From the first line down to the one containing "October 31, 2022", reproduce the entries below exactly and leave out the pictures.

________

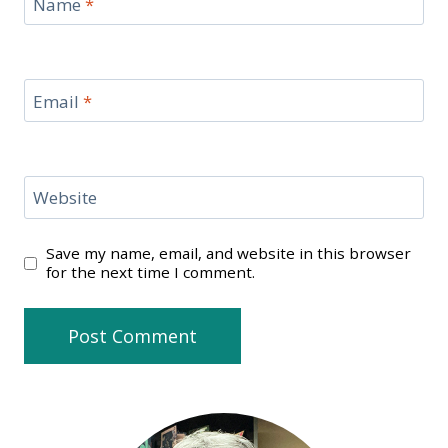
Name
*
Email
*
Website
Save my name, email, and website in this browser
for the next time I comment.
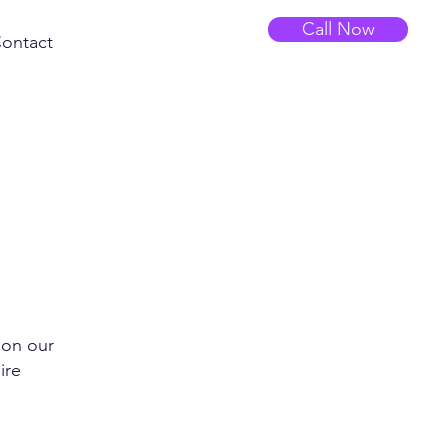
Call Now
ontact
 on our
ire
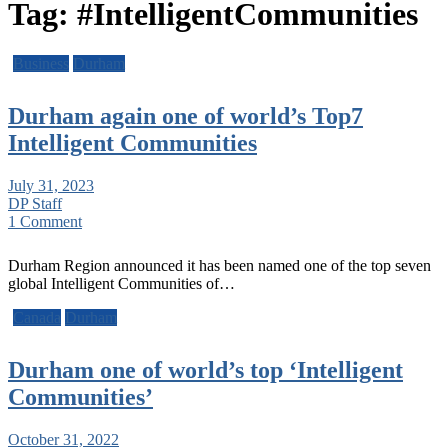
Tag:
#IntelligentCommunities
Business
Durham
Durham again one of world’s Top7
Intelligent Communities
July 31, 2023
DP Staff
1 Comment
Durham Region announced it has been named one of the top seven
global Intelligent Communities of…
Canada
Durham
Durham one of world’s top ‘Intelligent
Communities’
October 31, 2022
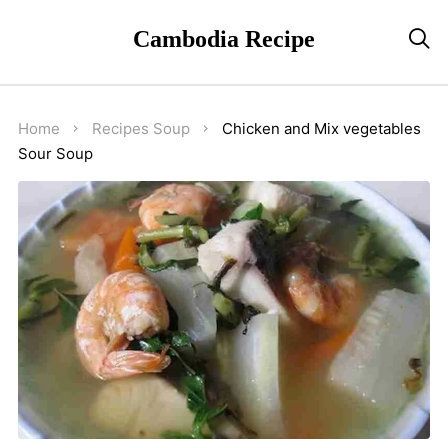
Cambodia Recipe

Home
Recipes
Soup
Chicken and Mix vegetables
Sour Soup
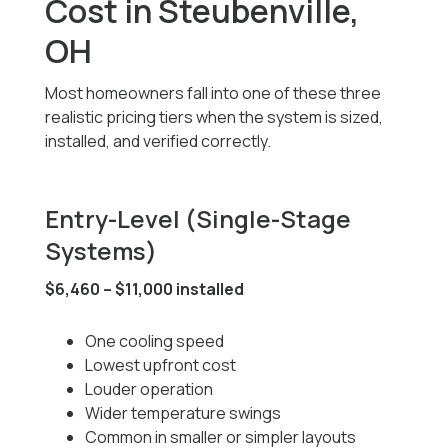
Cost in Steubenville,
OH
Most homeowners fall into one of these three
realistic pricing tiers when the system is sized,
installed, and verified correctly.
Entry-Level (Single-Stage
Systems)
$6,460 – $11,000 installed
One cooling speed
Lowest upfront cost
Louder operation
Wider temperature swings
Common in smaller or simpler layouts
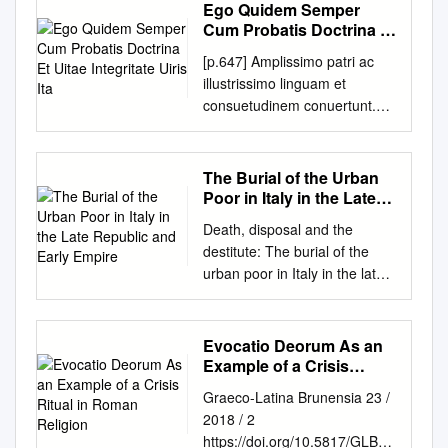
which Roman concepts of
Horace, Epodes 8 and 12
Ego Quidem Semper
using this modern term in the
Arbor MI A. Ancient Near East
have been identified in which
power and the juridical
family, * Published in Classical
Erika Zimmerman Damer
Cum Probatis Doctrina Et
context of an ancient society,
I: Syntax and Semantics. John
to pack out various groups of
systems. The variety of
Antiquity 34.1 (2015). Early
University of Richmond,
Uitae Integritate Uiris Ita
in this case Rome. First of all,
Huehnergard, Uni- versity of
[p.647] Amplissimo patri ac
Epodes – it seems to make
subjects and approaches
versions of this article were
edamer@richmond.edu
what do scholars mean by
Texas, Chair (1:30 p.m.–2:30
illustrissimo linguam et
more sense to look at the
demonstrates just how
inflicted upon audiences in
Follow this and additional
‘witch’ today and what ideas
p.m.) Picasso Ballroom ∗ 1.
consuetudinem conuertunt.
Epodes as a unit in which a
complex and widespread
Berkeley and Minneapolis. I
works at:
lie behind this term. Second,
Øyvind Bjøru, University of
PRINCIPI, EPISCOPO
variety of cross-references or,
“transgender dynamics” were
wish to thank the participants
http://scholarship.richmond.ed
what similarities exist between
Texas at Austin, and Na’ama
PORTVENSI, CAR. Quibus
to continue the musical
in antiquity. Domitilla
of those colloquia for helpful
u/classicalstudies-faculty-
the witches of the late Middle
Pat-El, The Univer- sity of
utrisque, si corporis mihi uires,
analogy, variations on a
Campanile (PhD 1992) is
The Burial of the Urban
and judicious feedback,
publications Part of the
Ages and women using
Texas, Austin On the
uel SALVIATO, LILIUS
theme, all support a central
Associate Professor of Roman
Poor in Italy in the Late
especially Ruth Karras, Darcy
Classical Literature and
sorcery in Latin literature? As
Historical Syntax of the
GREGORIUS manus saltem
Republic and Early
statement. There have also
History at the University of
Krasne, Carlos Noreña, J. B.
Philology Commons
Death, disposal and the
the topic is broad, this paper
Subordination Morpheme in
Empire
suppeterent (ita enim mihi
been scholars who focused on
Pisa, Italy. Filippo Carlà-Uhink
Shank, and Barbara Welke. I
Recommended Citation
destitute: The burial of the
will focus specifically on the
Assyrian Akkadian Akkadian
GYRALDUS,
individual poems who have
is Lecturer in Classics and
am also indebted to George
Damer, Erika Zimmermann.
urban poor in Italy in the late
crimes of these women.
marks subordinated verbs
OBSEQVENTISSIMVS hac de
come up with striking or even
Ancient History at the
Sheets, who read a
"Iambic Metapoetics in
Republic and early Empire
Finally, who in Roman society
with a special morpheme,
re instructa et parata est
ingenious individual
University of Exeter, UK. After
penultimate draft, and to Alain
Horace, Epodes 8 and 12."
Emma-Jayne Graham Thesis
were connected with
Babylonian -u and Assyri-an -
supellex) SERVVLVS, S.P.D.
interpretations, but more often
studying in Turin and Udine,
Gowing and the anonymous
Helios 43, no. 1 (2016): 55-
submitted for the degree of
particularly evil or unnatural
(¯u)ni; e.g., ˇsa ir-ra-ru ‘the
Evocatio Deorum As an
sperarem me solidis et
than not they then ignored or
he worked as a lecturer at the
readers for CA, who prompted
85. This Article is brought to
Doctor of Philosophy
crimes such as baby killing or
one he curses’ (OB, Anzu, line
Example of a Crisis
indissolubilibus argumentis,
discounted the larger unit in
University of Heidelberg,
additional improvements.
you for free and open access
Department of Archaeology
Ritual in Roman Religion
cannibalism? Was it magic
22). Semitists and
ualidisque sententiis [p.648]
which the poems functioned.
Germany, and as Assistant
Graeco-Latina Brunensia 23 /
None of the above should be
by the Classical Studies at UR
University of Sheffield
practitioners or others in
Assyriologists have debated
Ego quidem semper cum
Professor for Cultural History
2018 / 2
held accountable for the views
Scholarship Repository. It has
December 2004 IMAGING
society? Part one: witches and
the origin of these
probatis respondere posse,
of Antiquity at the University of
https://doi.org/10.5817/GLB20
expressed or any errors that
been accepted for inclusion in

________

#### Exercise output:
Name
*
Email
*
Website
Save my name, email, and website in this browser
for the next time I comment.
Call Now
ontact
 on our
ire
Tag:
#IntelligentCommunities
Business
Durham
Durham again one of world’s Top7
Intelligent Communities
July 31, 2023
DP Staff
1 Comment
Durham Region announced it has been named one of the top seven
global Intelligent Communities of…
Canada
Durham
Durham one of world’s top ‘Intelligent
Communities’
October 31, 2022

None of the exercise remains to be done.